God is sovereign, omniscience and omnipotent, and if we were to read Matthew 6:8 we know that our Father knows what you need before you ask him. Our prayer can never change God for who he is (for God never changes). Our prayer can never move the hands of God. Our prayer can never change the will of God. All because He is Sovereign and He has his Sovereign will.
If that is the case some of us might think to ourself and ask, why pray when God know all things? Well I found a wonderful article and would love to share with you. Worth every single second reading it.
IT WILL CHANGE THE WAY YOU SEE PRAYER AND YOUR PRAYER LIFE WOULD DEFINITELY BE ALIVE. IT HAS CHANGED MINE SINCE A FEW YEARS BACK AND I HOPE IT HELPS FOR THOSE OF YOU OUT THERE SEEKING FOR ANSWERS ON PRAYER!

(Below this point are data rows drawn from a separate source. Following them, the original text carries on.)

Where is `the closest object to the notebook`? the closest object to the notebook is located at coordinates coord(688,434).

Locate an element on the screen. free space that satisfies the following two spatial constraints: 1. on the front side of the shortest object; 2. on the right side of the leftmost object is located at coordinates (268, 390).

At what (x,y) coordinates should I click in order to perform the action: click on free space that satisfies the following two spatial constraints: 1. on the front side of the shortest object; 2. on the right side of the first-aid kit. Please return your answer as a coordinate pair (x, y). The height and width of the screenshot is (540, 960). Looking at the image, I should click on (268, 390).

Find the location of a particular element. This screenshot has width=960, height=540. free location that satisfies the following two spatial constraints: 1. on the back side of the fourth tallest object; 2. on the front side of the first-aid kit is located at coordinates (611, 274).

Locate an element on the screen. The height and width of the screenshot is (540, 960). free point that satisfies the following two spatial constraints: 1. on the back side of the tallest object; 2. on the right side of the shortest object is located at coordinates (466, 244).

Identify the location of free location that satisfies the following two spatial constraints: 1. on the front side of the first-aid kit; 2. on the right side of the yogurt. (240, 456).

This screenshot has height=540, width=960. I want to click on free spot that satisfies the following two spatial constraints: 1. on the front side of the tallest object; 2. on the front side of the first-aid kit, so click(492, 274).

Prayer does not change God, but changes him who prays.
— Soren Kierkegaard, Danish Philosopher
I carry a file of prayer requests with me on my cell phone in a digital application. There’s a place on each request where I can check-off when the prayer has been answered. At anytime I can refer back to my list to see what needs and desires have been filled and which ones still need to be lifted up.
For several years, the unmarked “answered” box on many of the prayers has left me frustrated and somewhat angry. I look at the list, read through the many heartfelt and heart breaking needs, and it pains me to see them go unanswered.

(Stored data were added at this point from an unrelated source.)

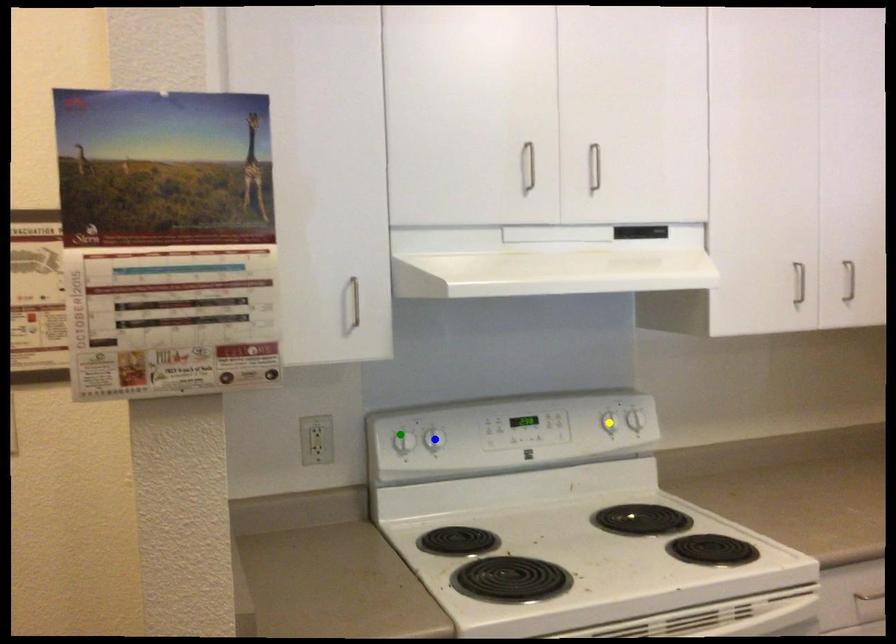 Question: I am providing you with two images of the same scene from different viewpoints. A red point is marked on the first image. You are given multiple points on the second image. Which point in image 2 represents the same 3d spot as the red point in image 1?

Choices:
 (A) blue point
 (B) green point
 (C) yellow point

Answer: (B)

There are requests for spiritual salvation, medical and emotional healings, relational reconciliations, and economic buoyancy, however, many seem to go unnoticed and be in vain.
Maybe it’s just me—praying for something and never receiving the answer I am looking for or never receiving ananswer at all?
I wonder if my heart was in the right place when I prayed.
When you ask, you do not receive, because you ask with wrong motives, that you may spend what you get on your pleasures (James 4:3).
I wonder if I truly had faith in my prayers.
And the prayer offered in faith will make the sick person well (James 5:15).
I believe God knows what I’m going to pray even before I utter a single word.
I believe He cares for every person and about every circumstance we face.
I believe He is in complete control.
However, within my prayers, I sometimes find myself trying to convince Him of what (I think) is best in a situation when I can only see and comprehend a fraction of what is going on. And the only reason I have any understanding whatsoever of the circumstance is by His grace and the knowledge He has given me in the first place.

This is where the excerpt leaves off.